NSA Book Obtained by FOIA Details Google Hacking to Find Information Never Meant to Be Published

NSA Headquarters in Fort Meade, Maryland. (Photo: Wikimedia)

Much of the National Security Agency is under a shroud of secrecy, but a recently released document is giving us some insight into how its cyber spies were trained to use search engines and other online tools.

The more than 600-page document — Untangling the Web: A Guide to Internet Research — was obtained through a Freedom of Information Act request made through MuckRock, according to Wired. It should be noted that the guide is from several years ago, and much of the Internet, search engines and online security have continued to evolve since.  NSA expressly also states on the cover of the book that the opinions of its authors, whose names are redacted, does not represent NSA’s official position.

NSA Book Obtained by FOIA Details Google Hacking to Find Information Never Meant to Be Published

(Image: NSA.gov)

Before being released through FIOA, the book published by NSA’s Center for Digital Content was only to be used by the “original recipient” who could make copies to distribute “only within the recipient’s agency or organization.”

Many chapters are rather basic, but some tech sites are calling out a more interesting chapter titled “Google Hacking,” which delves into how to find information on the Web that was never intended to be published.

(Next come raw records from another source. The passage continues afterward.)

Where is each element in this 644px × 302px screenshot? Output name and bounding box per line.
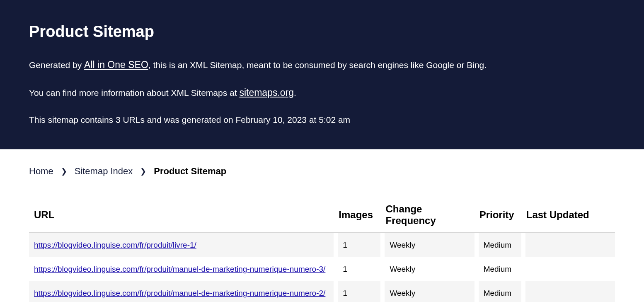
cell-url: https://blogvideo.linguise.com/fr/produi… <box>29 257 334 281</box>
header-line-1-prefix: Generated by <box>29 60 84 70</box>
breadcrumb-current: Product Sitemap <box>154 166 226 177</box>
cell-last-updated <box>521 281 615 302</box>
breadcrumb: Home ❯ Sitemap Index ❯ Product Sitemap <box>29 166 615 177</box>
header-line-1: Generated by All in One SEO, this is an … <box>29 57 615 73</box>
cell-change-frequency: Weekly <box>380 281 474 302</box>
cell-images: 1 <box>334 233 380 257</box>
cell-priority: Medium <box>475 281 521 302</box>
col-url: URL <box>29 197 334 233</box>
cell-url: https://blogvideo.linguise.com/fr/produi… <box>29 281 334 302</box>
page-content: Home ❯ Sitemap Index ❯ Product Sitemap U… <box>0 149 644 302</box>
cell-priority: Medium <box>475 257 521 281</box>
all-in-one-seo-link[interactable]: All in One SEO <box>84 59 148 70</box>
header-line-2-prefix: You can find more information about XML … <box>29 88 239 97</box>
url-link[interactable]: https://blogvideo.linguise.com/fr/produi… <box>34 265 325 273</box>
chevron-right-icon: ❯ <box>140 167 146 176</box>
breadcrumb-item-home[interactable]: Home <box>29 166 53 177</box>
header-line-2-suffix: . <box>294 88 296 97</box>
cell-url: https://blogvideo.linguise.com/fr/produi… <box>29 233 334 257</box>
header-line-1-suffix: , this is an XML Sitemap, meant to be co… <box>148 60 487 70</box>
breadcrumb-item-sitemap-index[interactable]: Sitemap Index <box>75 166 133 177</box>
cell-priority: Medium <box>475 233 521 257</box>
page-header: Product Sitemap Generated by All in One … <box>0 0 644 149</box>
header-line-2: You can find more information about XML … <box>29 85 615 100</box>
sitemaps-org-link[interactable]: sitemaps.org <box>239 87 294 98</box>
cell-last-updated <box>521 233 615 257</box>
sitemap-table: URL Images Change Frequency Priority Las… <box>29 197 615 302</box>
url-link[interactable]: https://blogvideo.linguise.com/fr/produi… <box>34 241 196 249</box>
col-last-updated: Last Updated <box>521 197 615 233</box>
col-images: Images <box>334 197 380 233</box>
table-row: https://blogvideo.linguise.com/fr/produi… <box>29 257 615 281</box>
table-row: https://blogvideo.linguise.com/fr/produi… <box>29 233 615 257</box>
cell-images: 1 <box>334 257 380 281</box>
col-priority: Priority <box>475 197 521 233</box>
col-change-frequency: Change Frequency <box>380 197 474 233</box>
chevron-right-icon: ❯ <box>61 167 67 176</box>
header-line-3: This sitemap contains 3 URLs and was gen… <box>29 113 615 127</box>
cell-images: 1 <box>334 281 380 302</box>
page-title: Product Sitemap <box>29 23 615 41</box>
cell-change-frequency: Weekly <box>380 233 474 257</box>
url-link[interactable]: https://blogvideo.linguise.com/fr/produi… <box>34 289 325 297</box>
cell-change-frequency: Weekly <box>380 257 474 281</box>
cell-last-updated <box>521 257 615 281</box>
table-row: https://blogvideo.linguise.com/fr/produi… <box>29 281 615 302</box>
table-header-row: URL Images Change Frequency Priority Las… <box>29 197 615 233</box>
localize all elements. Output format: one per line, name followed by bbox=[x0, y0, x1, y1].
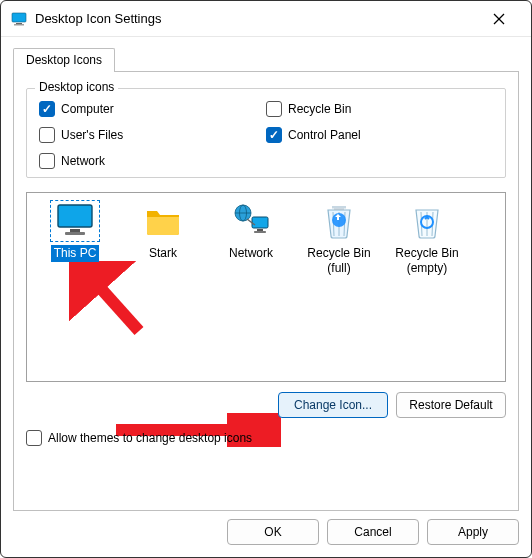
checkbox-label: User's Files bbox=[61, 128, 123, 142]
svg-rect-3 bbox=[14, 24, 24, 25]
check-icon bbox=[266, 127, 282, 143]
icon-item-recycle-full[interactable]: Recycle Bin (full) bbox=[295, 201, 383, 277]
svg-rect-13 bbox=[252, 217, 268, 228]
tab-body: Desktop icons Computer Recycle Bin User'… bbox=[13, 71, 519, 511]
dialog-window: Desktop Icon Settings Desktop Icons Desk… bbox=[0, 0, 532, 558]
checkbox-recyclebin[interactable]: Recycle Bin bbox=[266, 101, 493, 117]
network-icon bbox=[227, 201, 275, 241]
icon-preview-list[interactable]: This PC Stark bbox=[26, 192, 506, 382]
svg-rect-8 bbox=[70, 229, 80, 232]
svg-rect-0 bbox=[12, 13, 26, 22]
close-button[interactable] bbox=[477, 1, 521, 37]
icon-label: Network bbox=[226, 245, 276, 262]
titlebar: Desktop Icon Settings bbox=[1, 1, 531, 37]
recycle-bin-empty-icon bbox=[403, 201, 451, 241]
icon-item-this-pc[interactable]: This PC bbox=[31, 201, 119, 262]
apply-button[interactable]: Apply bbox=[427, 519, 519, 545]
icon-item-recycle-empty[interactable]: Recycle Bin (empty) bbox=[383, 201, 471, 277]
check-icon bbox=[39, 127, 55, 143]
monitor-icon bbox=[51, 201, 99, 241]
checkbox-label: Computer bbox=[61, 102, 114, 116]
icon-label: This PC bbox=[51, 245, 100, 262]
group-desktop-icons: Desktop icons Computer Recycle Bin User'… bbox=[26, 88, 506, 178]
recycle-bin-full-icon bbox=[315, 201, 363, 241]
icon-label: Recycle Bin (empty) bbox=[392, 245, 461, 277]
check-icon bbox=[39, 153, 55, 169]
client-area: Desktop Icons Desktop icons Computer Rec… bbox=[1, 37, 531, 511]
folder-icon bbox=[139, 201, 187, 241]
svg-rect-16 bbox=[254, 231, 266, 233]
checkbox-controlpanel[interactable]: Control Panel bbox=[266, 127, 493, 143]
svg-rect-22 bbox=[334, 209, 344, 211]
change-icon-button[interactable]: Change Icon... bbox=[278, 392, 388, 418]
svg-rect-15 bbox=[257, 229, 263, 231]
icon-item-user-folder[interactable]: Stark bbox=[119, 201, 207, 262]
svg-rect-21 bbox=[332, 206, 346, 209]
icon-action-row: Change Icon... Restore Default bbox=[26, 392, 506, 418]
check-icon bbox=[26, 430, 42, 446]
icon-label: Stark bbox=[146, 245, 180, 262]
icon-label: Recycle Bin (full) bbox=[304, 245, 373, 277]
checkbox-network[interactable]: Network bbox=[39, 153, 266, 169]
svg-rect-6 bbox=[58, 205, 92, 227]
dialog-button-row: OK Cancel Apply bbox=[1, 511, 531, 557]
tab-strip: Desktop Icons bbox=[13, 47, 519, 71]
svg-rect-9 bbox=[65, 232, 85, 235]
checkbox-allow-themes[interactable]: Allow themes to change desktop icons bbox=[26, 430, 252, 446]
icon-item-network[interactable]: Network bbox=[207, 201, 295, 262]
svg-rect-2 bbox=[16, 23, 22, 24]
checkbox-computer[interactable]: Computer bbox=[39, 101, 266, 117]
group-legend: Desktop icons bbox=[35, 80, 118, 94]
cancel-button[interactable]: Cancel bbox=[327, 519, 419, 545]
tab-desktop-icons[interactable]: Desktop Icons bbox=[13, 48, 115, 72]
ok-button[interactable]: OK bbox=[227, 519, 319, 545]
checkbox-label: Control Panel bbox=[288, 128, 361, 142]
checkbox-label: Allow themes to change desktop icons bbox=[48, 431, 252, 445]
restore-default-button[interactable]: Restore Default bbox=[396, 392, 506, 418]
checkbox-label: Recycle Bin bbox=[288, 102, 351, 116]
checkbox-label: Network bbox=[61, 154, 105, 168]
check-icon bbox=[39, 101, 55, 117]
window-title: Desktop Icon Settings bbox=[35, 11, 477, 26]
check-icon bbox=[266, 101, 282, 117]
app-icon bbox=[11, 11, 27, 27]
checkbox-usersfiles[interactable]: User's Files bbox=[39, 127, 266, 143]
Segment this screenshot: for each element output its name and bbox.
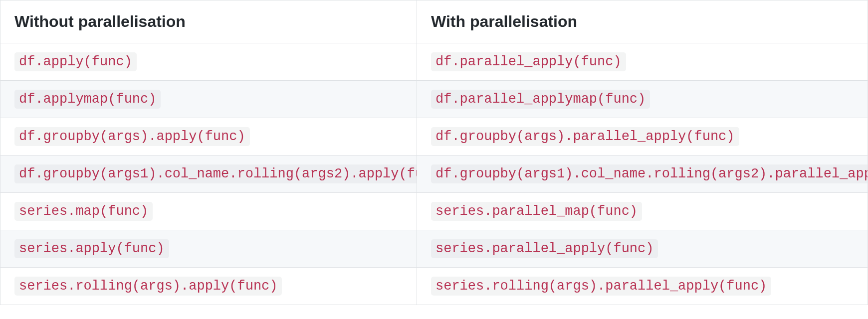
table-row: series.apply(func) series.parallel_apply…: [0, 230, 868, 268]
table-row: series.rolling(args).apply(func) series.…: [0, 268, 868, 305]
code-with: series.rolling(args).parallel_apply(func…: [431, 277, 771, 296]
table-row: series.map(func) series.parallel_map(fun…: [0, 193, 868, 230]
code-without: series.apply(func): [14, 239, 169, 258]
code-without: df.apply(func): [14, 52, 137, 71]
code-without: df.groupby(args).apply(func): [14, 127, 250, 146]
table-row: df.groupby(args1).col_name.rolling(args2…: [0, 156, 868, 193]
code-with: series.parallel_apply(func): [431, 239, 658, 258]
code-without: series.rolling(args).apply(func): [14, 277, 282, 296]
table-row: df.groupby(args).apply(func) df.groupby(…: [0, 118, 868, 156]
header-with: With parallelisation: [417, 0, 868, 43]
code-with: df.parallel_applymap(func): [431, 90, 650, 109]
header-without: Without parallelisation: [0, 0, 417, 43]
table-row: df.applymap(func) df.parallel_applymap(f…: [0, 81, 868, 118]
code-without: df.applymap(func): [14, 90, 161, 109]
table-header-row: Without parallelisation With parallelisa…: [0, 0, 868, 43]
code-with: df.groupby(args1).col_name.rolling(args2…: [431, 164, 868, 183]
code-without: df.groupby(args1).col_name.rolling(args2…: [14, 164, 417, 183]
code-with: df.groupby(args).parallel_apply(func): [431, 127, 739, 146]
table-row: df.apply(func) df.parallel_apply(func): [0, 43, 868, 81]
code-with: series.parallel_map(func): [431, 202, 642, 221]
code-with: df.parallel_apply(func): [431, 52, 626, 71]
comparison-table: Without parallelisation With parallelisa…: [0, 0, 868, 305]
code-without: series.map(func): [14, 202, 153, 221]
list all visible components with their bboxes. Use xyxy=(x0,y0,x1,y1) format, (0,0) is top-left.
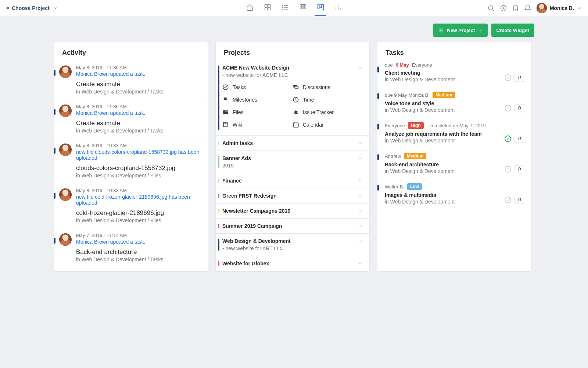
bookmark-icon[interactable] xyxy=(512,4,519,12)
task-item[interactable]: AndrewMedium Back-end architecture in We… xyxy=(380,148,529,178)
task-comment-count[interactable]: 0 xyxy=(514,104,525,112)
svg-rect-3 xyxy=(268,8,270,10)
activity-item[interactable]: May 7, 2019 - 11:14 AM Monica Brown upda… xyxy=(56,228,205,267)
activity-color-bar xyxy=(54,109,55,115)
svg-rect-1 xyxy=(268,5,270,7)
task-item[interactable]: due 6 May Everyone Client meeting in Web… xyxy=(380,60,529,87)
project-item[interactable]: Summer 2019 Campaign xyxy=(216,218,369,233)
check-circle-icon xyxy=(222,84,229,91)
arrow-down-icon[interactable] xyxy=(358,193,363,198)
arrow-down-icon[interactable] xyxy=(358,208,363,213)
activity-location: in Web Design & Development / Files xyxy=(76,173,202,178)
activity-color-bar xyxy=(54,70,55,76)
svg-rect-14 xyxy=(302,7,304,8)
project-link-files[interactable]: Files xyxy=(222,106,293,118)
project-item[interactable]: Web Design & Development - new website f… xyxy=(216,233,369,256)
link-label: Files xyxy=(233,109,244,115)
arrow-down-icon[interactable] xyxy=(358,261,363,266)
priority-badge: Medium xyxy=(404,153,426,159)
task-complete-toggle[interactable] xyxy=(505,74,511,81)
avatar xyxy=(59,105,72,117)
task-item[interactable]: Walter B.Low Images & multimedia in Web … xyxy=(380,178,529,209)
task-item[interactable]: due 9 May Monica B.Medium Voice tone and… xyxy=(380,87,529,117)
task-comment-count[interactable]: 0 xyxy=(514,196,525,204)
activity-list: May 8, 2019 - 11:36 AM Monica Brown upda… xyxy=(54,60,208,271)
task-complete-toggle[interactable] xyxy=(505,197,511,203)
task-comment-count[interactable]: 0 xyxy=(514,135,525,143)
svg-rect-40 xyxy=(293,123,298,127)
activity-item[interactable]: May 8, 2019 - 10:33 AM new file clouds-c… xyxy=(56,138,205,183)
task-location: in Web Design & Development xyxy=(385,107,524,113)
project-link-time[interactable]: Time xyxy=(293,93,363,106)
project-link-issues[interactable]: Issue Tracker xyxy=(293,106,363,118)
activity-action-link[interactable]: Monica Brown updated a task. xyxy=(76,239,202,245)
task-complete-toggle[interactable] xyxy=(505,105,511,112)
activity-time: May 8, 2019 - 10:33 AM xyxy=(76,188,202,193)
link-label: Discussions xyxy=(303,84,330,90)
nav-grid-icon[interactable] xyxy=(262,0,273,16)
svg-point-28 xyxy=(223,85,228,90)
arrow-up-icon[interactable] xyxy=(358,65,363,70)
activity-object: clouds-colors-cropland-1558732.jpg xyxy=(76,164,202,172)
project-item[interactable]: Website for Globex xyxy=(216,256,369,271)
clock-icon xyxy=(293,96,299,103)
project-item[interactable]: Finance xyxy=(216,173,369,188)
activity-action-link[interactable]: Monica Brown updated a task. xyxy=(76,71,202,77)
activity-location: in Web Design & Development / Tasks xyxy=(76,128,202,134)
project-link-calendar[interactable]: Calendar xyxy=(293,118,363,131)
task-complete-toggle[interactable] xyxy=(505,166,511,173)
project-link-milestones[interactable]: Milestones xyxy=(222,93,293,106)
project-link-discussions[interactable]: Discussions xyxy=(293,81,363,93)
project-item[interactable]: Newsletter Campaigns 2019 xyxy=(216,203,369,218)
activity-action-link[interactable]: new file clouds-colors-cropland-1558732.… xyxy=(76,149,202,161)
calendar-icon xyxy=(293,121,299,128)
activity-item[interactable]: May 8, 2019 - 11:36 AM Monica Brown upda… xyxy=(56,60,205,99)
arrow-down-icon[interactable] xyxy=(358,223,363,229)
create-widget-button[interactable]: Create Widget xyxy=(491,24,535,37)
project-title: Summer 2019 Campaign xyxy=(222,223,282,229)
link-label: Calendar xyxy=(303,122,324,128)
project-link-wiki[interactable]: Wiki xyxy=(222,118,293,131)
project-item[interactable]: Admin tasks xyxy=(216,135,369,151)
activity-action-link[interactable]: Monica Brown updated a task. xyxy=(76,110,202,116)
task-comment-count[interactable]: 0 xyxy=(514,165,525,173)
activity-action-link[interactable]: new file cold-frozen-glacier-2189696.jpg… xyxy=(76,194,202,206)
nav-smallgrid-icon[interactable] xyxy=(297,0,309,16)
activity-object: Back-end architecture xyxy=(76,248,202,256)
activity-location: in Web Design & Development / Tasks xyxy=(76,256,202,262)
project-item[interactable]: Green FRST Redesign xyxy=(216,188,369,203)
activity-item[interactable]: May 8, 2019 - 10:33 AM new file cold-fro… xyxy=(56,183,205,228)
project-link-tasks[interactable]: Tasks xyxy=(222,81,293,93)
arrow-down-icon[interactable] xyxy=(358,178,363,183)
bug-icon xyxy=(293,109,299,116)
project-item-featured[interactable]: ACME New Website Design - new website fo… xyxy=(216,60,369,135)
nav-chart-icon[interactable] xyxy=(332,0,344,16)
search-icon[interactable] xyxy=(487,4,495,12)
activity-object: Create estimate xyxy=(76,81,202,88)
project-color-bar xyxy=(218,156,219,168)
nav-home-icon[interactable] xyxy=(244,0,256,16)
nav-list-icon[interactable] xyxy=(279,0,291,16)
activity-location: in Web Design & Development / Tasks xyxy=(76,89,202,95)
activity-item[interactable]: May 8, 2019 - 11:36 AM Monica Brown upda… xyxy=(56,99,205,138)
button-label: Create Widget xyxy=(496,28,530,33)
plus-circle-icon[interactable] xyxy=(500,4,507,12)
task-location: in Web Design & Development xyxy=(385,77,524,82)
project-switcher[interactable]: Choose Project xyxy=(7,5,58,11)
arrow-down-icon[interactable] xyxy=(358,238,363,244)
task-item[interactable]: EveryoneHighcompleted on May 7, 2019 Ana… xyxy=(380,117,529,148)
svg-line-36 xyxy=(297,112,298,112)
project-color-bar xyxy=(218,141,219,145)
bell-icon[interactable] xyxy=(524,4,531,12)
user-name: Monica B. xyxy=(550,5,574,11)
new-project-button[interactable]: New Project xyxy=(433,24,487,37)
nav-kanban-icon[interactable] xyxy=(315,0,326,16)
project-title: Newsletter Campaigns 2019 xyxy=(222,208,290,214)
task-complete-toggle[interactable] xyxy=(505,135,511,142)
arrow-down-icon[interactable] xyxy=(358,141,363,146)
arrow-down-icon[interactable] xyxy=(358,156,363,161)
project-item[interactable]: Banner Ads 2019 xyxy=(216,151,369,173)
user-menu[interactable]: Monica B. xyxy=(537,3,581,13)
project-title: Banner Ads xyxy=(222,155,251,161)
task-comment-count[interactable]: 0 xyxy=(514,74,525,82)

“‘Google (or search engine) hacking’ involves using publicly available search engines to access publicly available information that almost certainly was not intended for public distribution,” the authors wrote. “In short, it’s using clever but legal techniques.”

This type of information includes:

  • Personal or financial information
  • User IDs, computer or account logins, passwords
  • Private, confidential or proprietary company data
  • Sensitive government information
  • Vulnerabilities in websites and servers that could facilitate breaking into the site

“Normally, one would have to be actively looking for this type of information,” Untangled states. “Of course, many documents Google hackers find using these techniques are not sensitive and indeed are intended for public Internet. Only a tiny fraction of the over eight billion pages in the Google index were not meant to be made available to the public.”

Wired has more of an explanation on what this chapter detailed:

Say you’re a cyberspy for the NSA and you want sensitive inside information on companies in South Africa. What do you do?

Search for confidential Excel spreadsheets the company inadvertently posted online by typing “filetype:xls site:za confidential” into Google, the book notes.

Want to find spreadsheets full of passwords in Russia? Type “filetype:xls site:ru login.” Even on websites written in non-English languages the terms “login,” “userid,” and “password” are generally written in English, the authors helpfully point out.

Misconfigured web servers “that list the contents of directories not intended to be on the web often offer a rich load of information to Google hackers,” the authors write, then offer a command to exploit these vulnerabilities — intitle: “index of” site:kr password.

The authors assure readers once again that nothing they are revealing is “anything that is not already widely known and used on the Internet by both legitimate and illicit Google hackers.”

Although perhaps a tad outdated, as the Verge pointed out, “it’s a fascinating look at what the NSA was thinking back in 2007.”